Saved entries
______________________________

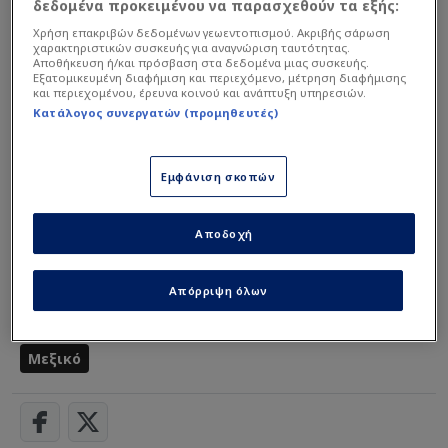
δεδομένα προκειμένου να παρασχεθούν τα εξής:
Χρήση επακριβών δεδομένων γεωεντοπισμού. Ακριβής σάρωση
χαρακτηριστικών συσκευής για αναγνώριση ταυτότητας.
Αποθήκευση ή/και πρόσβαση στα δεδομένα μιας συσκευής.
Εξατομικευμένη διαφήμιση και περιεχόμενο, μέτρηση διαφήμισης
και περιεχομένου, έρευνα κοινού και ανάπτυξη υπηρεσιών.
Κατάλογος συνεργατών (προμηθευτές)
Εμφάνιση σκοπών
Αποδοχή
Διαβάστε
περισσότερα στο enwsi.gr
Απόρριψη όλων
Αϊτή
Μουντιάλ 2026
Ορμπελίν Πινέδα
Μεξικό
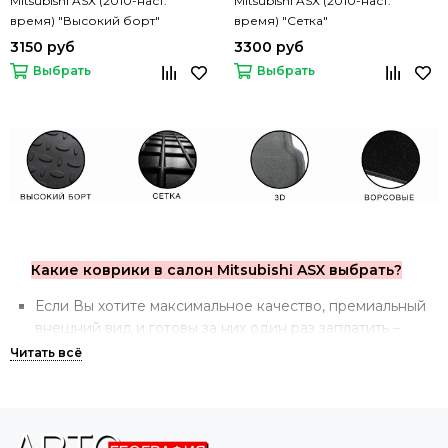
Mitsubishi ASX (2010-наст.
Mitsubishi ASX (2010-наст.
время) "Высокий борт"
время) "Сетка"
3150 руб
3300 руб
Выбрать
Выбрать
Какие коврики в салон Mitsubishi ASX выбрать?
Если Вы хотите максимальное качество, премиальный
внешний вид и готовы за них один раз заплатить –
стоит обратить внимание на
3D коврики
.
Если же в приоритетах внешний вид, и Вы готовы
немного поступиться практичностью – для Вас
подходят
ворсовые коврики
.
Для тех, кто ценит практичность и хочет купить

______________________________

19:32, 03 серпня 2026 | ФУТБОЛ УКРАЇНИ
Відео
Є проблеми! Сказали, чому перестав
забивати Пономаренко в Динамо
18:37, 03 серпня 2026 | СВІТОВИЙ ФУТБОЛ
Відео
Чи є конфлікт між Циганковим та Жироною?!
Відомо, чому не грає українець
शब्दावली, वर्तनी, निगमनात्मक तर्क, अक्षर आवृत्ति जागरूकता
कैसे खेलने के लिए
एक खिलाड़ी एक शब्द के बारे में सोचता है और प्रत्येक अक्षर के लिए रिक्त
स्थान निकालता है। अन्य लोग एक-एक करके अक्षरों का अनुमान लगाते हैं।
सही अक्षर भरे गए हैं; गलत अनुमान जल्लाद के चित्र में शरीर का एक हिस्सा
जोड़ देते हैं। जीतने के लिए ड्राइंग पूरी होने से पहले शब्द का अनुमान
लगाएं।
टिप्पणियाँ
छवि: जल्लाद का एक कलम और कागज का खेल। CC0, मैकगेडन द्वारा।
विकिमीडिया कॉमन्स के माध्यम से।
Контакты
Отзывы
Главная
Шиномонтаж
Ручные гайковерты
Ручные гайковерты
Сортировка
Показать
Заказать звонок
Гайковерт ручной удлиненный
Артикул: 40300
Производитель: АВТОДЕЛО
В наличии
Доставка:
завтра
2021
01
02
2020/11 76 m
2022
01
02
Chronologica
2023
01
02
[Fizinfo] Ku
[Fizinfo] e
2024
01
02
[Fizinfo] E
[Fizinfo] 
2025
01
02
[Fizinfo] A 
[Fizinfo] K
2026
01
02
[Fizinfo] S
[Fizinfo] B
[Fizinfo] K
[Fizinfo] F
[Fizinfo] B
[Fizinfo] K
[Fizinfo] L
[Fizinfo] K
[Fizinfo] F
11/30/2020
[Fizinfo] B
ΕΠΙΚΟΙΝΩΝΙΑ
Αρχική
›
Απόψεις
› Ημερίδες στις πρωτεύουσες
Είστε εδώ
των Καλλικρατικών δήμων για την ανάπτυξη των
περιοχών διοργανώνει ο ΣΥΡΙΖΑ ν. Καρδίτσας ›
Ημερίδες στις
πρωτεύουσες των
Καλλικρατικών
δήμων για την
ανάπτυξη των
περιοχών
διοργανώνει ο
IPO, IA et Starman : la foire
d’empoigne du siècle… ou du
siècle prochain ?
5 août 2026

______________________________

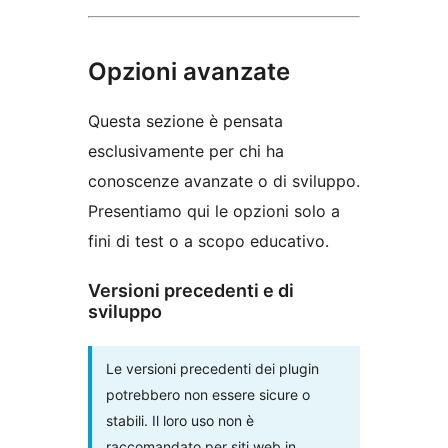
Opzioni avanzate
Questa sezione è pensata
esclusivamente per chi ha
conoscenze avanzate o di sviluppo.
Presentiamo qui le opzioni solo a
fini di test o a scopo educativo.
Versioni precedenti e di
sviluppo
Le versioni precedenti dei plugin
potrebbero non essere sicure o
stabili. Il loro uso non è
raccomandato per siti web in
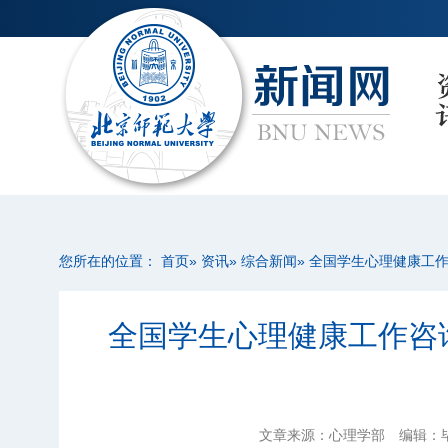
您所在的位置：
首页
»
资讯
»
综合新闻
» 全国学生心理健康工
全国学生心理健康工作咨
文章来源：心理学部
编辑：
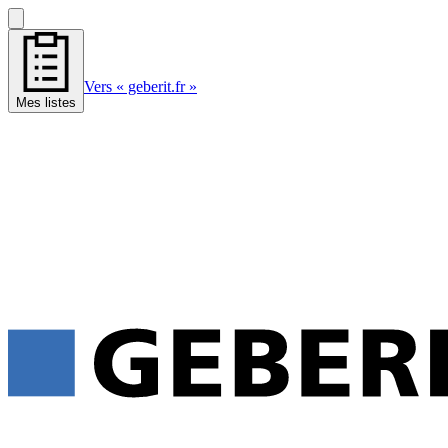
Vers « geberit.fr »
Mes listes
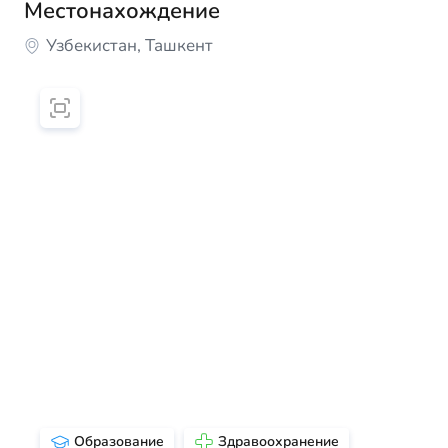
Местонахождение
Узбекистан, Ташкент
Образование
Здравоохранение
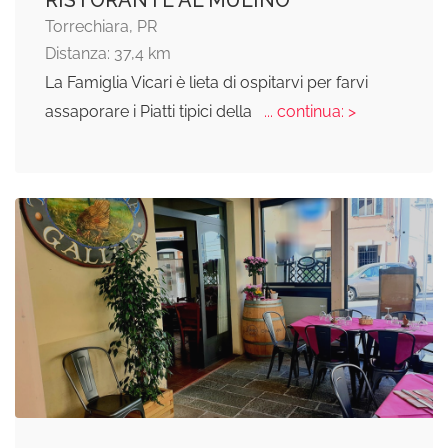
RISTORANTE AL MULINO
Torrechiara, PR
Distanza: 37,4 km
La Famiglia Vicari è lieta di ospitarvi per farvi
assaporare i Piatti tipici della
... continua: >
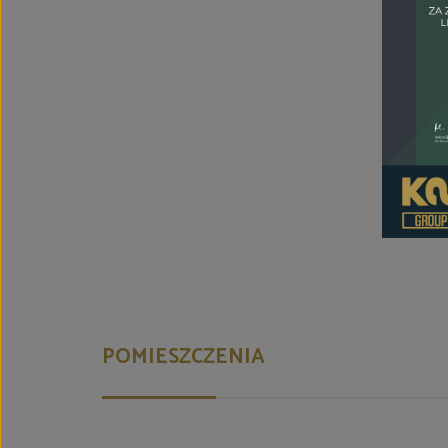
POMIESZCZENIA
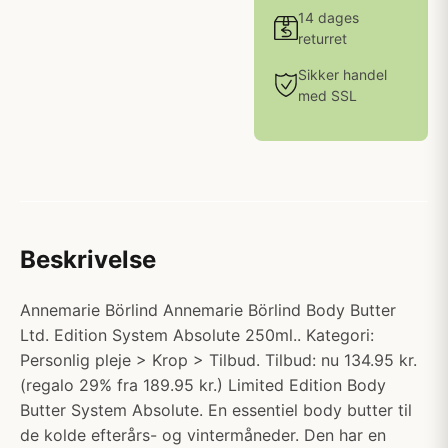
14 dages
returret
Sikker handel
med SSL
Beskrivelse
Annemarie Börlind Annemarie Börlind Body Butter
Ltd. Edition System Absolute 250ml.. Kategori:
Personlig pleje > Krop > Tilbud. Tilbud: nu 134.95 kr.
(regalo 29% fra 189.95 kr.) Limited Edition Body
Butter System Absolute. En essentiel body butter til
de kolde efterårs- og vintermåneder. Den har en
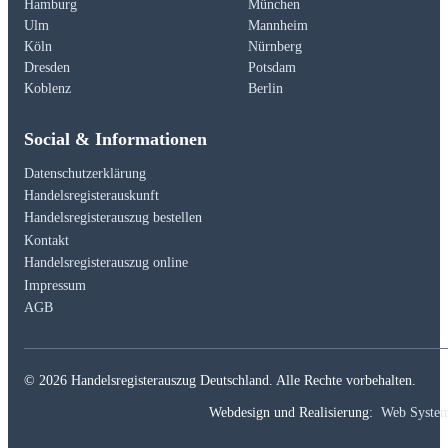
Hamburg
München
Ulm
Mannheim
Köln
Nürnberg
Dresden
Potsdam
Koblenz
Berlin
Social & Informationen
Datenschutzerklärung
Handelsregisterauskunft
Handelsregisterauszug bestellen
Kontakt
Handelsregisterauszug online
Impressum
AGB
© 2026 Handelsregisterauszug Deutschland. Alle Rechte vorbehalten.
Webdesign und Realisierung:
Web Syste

______________________________

TASK OBJECTIVE: Starting from the records above, filter out all lines except those containing the word "коврики".

ANSWER FOR THIS EXERCISE:
Какие коврики в салон Mitsubishi ASX выбрать?
3D коврики
ворсовые коврики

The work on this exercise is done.